Doesn't the book talk about the one ba-construction that we all so love... with the inversion of the object, e.g: 把书放在桌子上。 ba + object + what is to be done with it And I am pretty sure there was a qingwen, and certainly lessons, but maybe somebody else who organizes lessons according to such patterns can ehlp out.
Thank you Henning and Wildyaks!! Oh, of course i forgot to check your grammar collection post, Henning...searching by cPod search i only found measureword use before i posted this... and it takes so long until you open the lessons... Thanks again! Gesang
Hi gesang. I'm sorry I can't deliver the usual examples this time -- Formula One starting very soon! -- but I believe that Henning has given you an incredible amount of amazingly useful information. This "other" use of 把 is well worth spending the time to get comfortable with, it is -- syntactically -- one of the most important words in Mandarin. It's one of those extremely versatile (but maybe impossible to explain!) words. In that sense it reminds me of that German verb, "treiben". Sorry to all the German speakers out there who will be horrified by my ghastly German, but 把 is a bit like a treiben that works on verbs rather than objects. Good luck!
Thanks auntie, incredible you even know German Grammar, from what i read in your posts before you are from Singapore, right? wow, i have much to study now with Hennings links, and i also made a note to ask my chinese teacher next time (unfortunately i had to reduce lessons for money reasons...so i am very happy i have the cpod community, too!!!)... i am curious about what she will teach me about it, hope i can add something here afterwards...as it seems i came across quite a topic this morning ;-)...
Hi gesang, One of the most important things in using 把 properly is not to use a “naked” verb. wrong) 你把那个房间收拾。 我把一个苹果吃。 你把那个东西拿。 correct) 你把那个房间收拾收拾。 你把那个房间收拾一下。 你把那个房间收拾干净。 我把那个房间收拾了。 我把那个房间租给他。 我把一个苹果放在桌子上。 我把一个苹果吃了。 我把一个苹果吃掉。 你把那个东西拿回来。 你把那个东西拿来。 你把那个东西拿着。
Hi gesang, CORRECTION, and the second tip for using 把 properly. wrong) > 我把一个苹果放在桌子上。 > 我把一个苹果吃了。 > 我把一个苹果吃掉。 revised) 我把那个苹果放在桌子上。 我把那个苹果吃了。 我把那个苹果吃掉。 In general, the object after 把 need to be a thing or matter that both speaker and listener already know or recognize, therefore you commonly have to add, for example, “我的, 你的, 那个, 这个, 妈妈的, 今天的” to the object. You can use the “把一个～” structure when talking about something as a general thing, like “怎样把一个男孩培养成男子汉!” And you can sometimes omit a possessive word like this, “你把(你的/今天的)作业做完了吗？”.
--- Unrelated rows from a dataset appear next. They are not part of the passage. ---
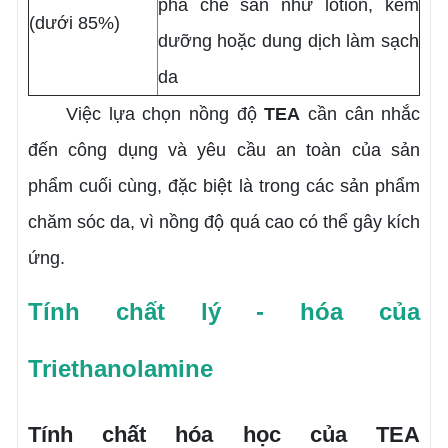
pha chế sẵn như lotion, kem
(dưới 85%)
dưỡng hoặc dung dịch làm sạch
da
Việc lựa chọn nồng độ
TEA
cần cân nhắc
đến công dụng và yêu cầu an toàn của sản
phẩm cuối cùng, đặc biệt là trong các sản phẩm
chăm sóc da, vì nồng độ quá cao có thể gây kích
ứng.
Tính chất lý - hóa của
Triethanolamine
Tính chất hóa học của TEA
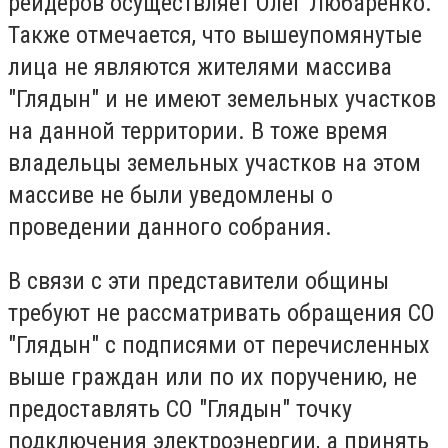
рейдеров осуществляет Олег Любаренко.
Также отмечается, что вышеупомянутые
лица не являются жителями массива
"Глядын" и не имеют земельных участков
на данной территории. В тоже время
владельцы земельных участков на этом
массиве не были уведомлены о
проведении данного собрания.
В связи с эти представители общины
требуют не рассматривать обращения СО
"Глядын" с подписями от перечисленных
выше граждан или по их поручению, не
предоставлять СО "Глядын" точку
подключения электроэнергии, а принять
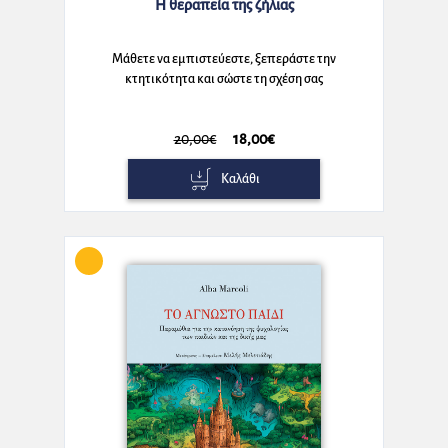
Η θεραπεία της ζήλιας
Μάθετε να εμπιστεύεστε, ξεπεράστε την
κτητικότητα και σώστε τη σχέση σας
20,00€
18,00€
Καλάθι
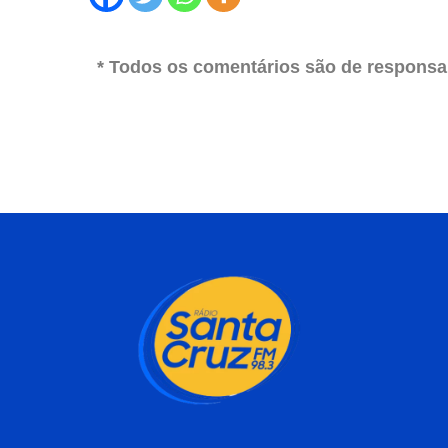
* Todos os comentários são de responsab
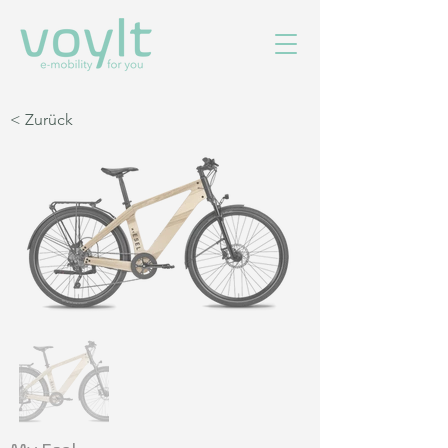
< Zurück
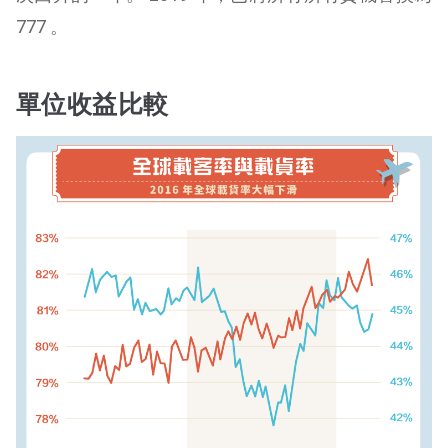
777 。
單位收益比較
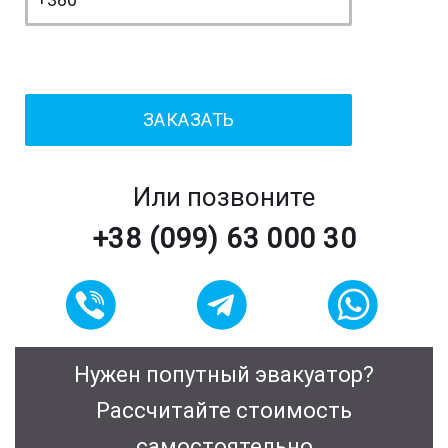
Или позвоните
+38 (099) 63 000 30
Нужен попутный эвакуатор?
Рассчитайте стоимость
самостоятельно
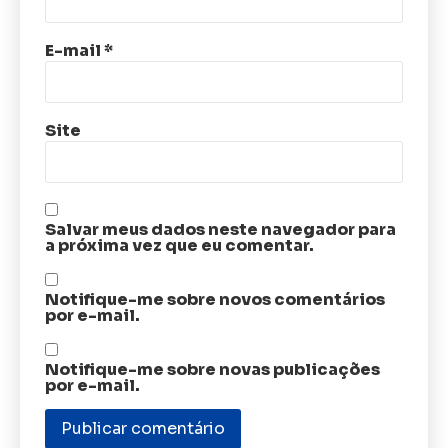
E-mail
*
Site
Salvar meus dados neste navegador para
a próxima vez que eu comentar.
Notifique-me sobre novos comentários
por e-mail.
Notifique-me sobre novas publicações
por e-mail.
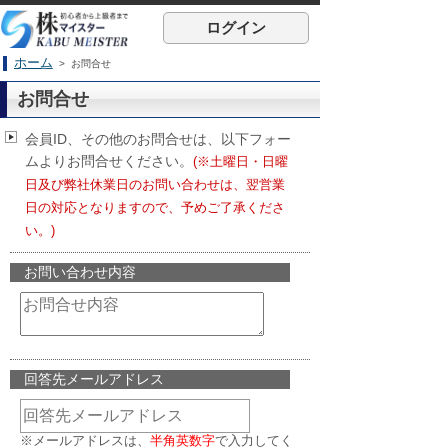
ログイン
ホーム
> お問合せ
お問合せ
会員ID、その他のお問合せは、以下フォー
ムよりお問合せください。
(※土曜日・日曜
日及び弊社休業日のお問い合わせは、翌営業
日の対応となりますので、予めご了承くださ
い。)
お問い合わせ内容
回答先メールアドレス
※メールアドレスは、
半角英数字
で入力してく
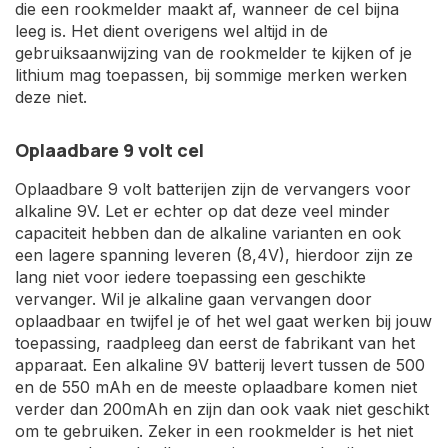
die een rookmelder maakt af, wanneer de cel bijna
leeg is. Het dient overigens wel altijd in de
gebruiksaanwijzing van de rookmelder te kijken of je
lithium mag toepassen, bij sommige merken werken
deze niet.
Oplaadbare 9 volt cel
Oplaadbare 9 volt batterijen zijn de vervangers voor
alkaline 9V. Let er echter op dat deze veel minder
capaciteit hebben dan de alkaline varianten en ook
een lagere spanning leveren (8,4V), hierdoor zijn ze
lang niet voor iedere toepassing een geschikte
vervanger. Wil je alkaline gaan vervangen door
oplaadbaar en twijfel je of het wel gaat werken bij jouw
toepassing, raadpleeg dan eerst de fabrikant van het
apparaat. Een alkaline 9V batterij levert tussen de 500
en de 550 mAh en de meeste oplaadbare komen niet
verder dan 200mAh en zijn dan ook vaak niet geschikt
om te gebruiken. Zeker in een rookmelder is het niet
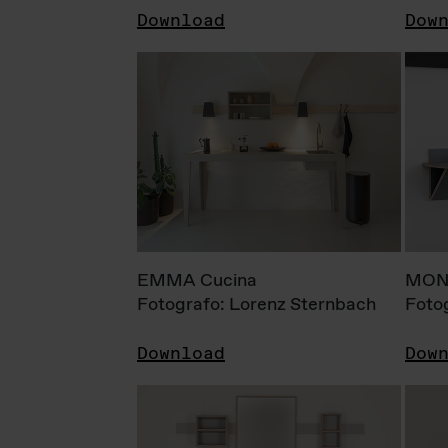
Download
Dow
EMMA Cucina
MONI
Fotografo: Lorenz Sternbach
Foto
Download
Dow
Changye, that was great! I love that, "no naked verbs" rule when using ba. Hennings has been working on all this input for us for such a long time. I'm not sure how to access it though. I just scour through it looking for the lesson I am working on. Does anyone know a better way to do this. You are right rjberki, this type of info in priceless. 我把你的留言同意了。Did I say that correctly, Changye?
wei1xiao1, this is actually how what is meant to be: an index that points at lessons where certain language points are mentioned or discussed in the banter. It has initially been designed to speed up the interlinking the grammar guide...
Hi weixiao, I’m afraid that ”我把你的留言同意了” is not correct, probably. The most natural way to say the similar thing should be that 我同意你的观点(看法，想法, 意见, 说法) or something like that. And let me show you the third tip for 把 structure. Ø 我把你的留言删除了。(deleted) The above sentence is correct because this suggests that you treat or act on (删除) something and get the result (了), which is a basic thought usually underling the 把 structure, therefore generally you cannot use verbs such as “同意” or “理解” with 把. Other examples. Just saying “我把那部电影看了” is not correct since it does not connote you act on 电影, but “我把那部电影拍完了” is OK because in this case, you act on (拍) the 电影 and get the result (完了). Wow, I’m becoming confused about 把 too! “我把那部电影看完了” is also OK. Emphasizing the result of an action (完了) is also a critical function of 把 structure. “我把那部电影看了” is not OK, but “我把那个苹果吃了” is OK, this is just because that the action “吃” is more “active” than “看” (just seeing).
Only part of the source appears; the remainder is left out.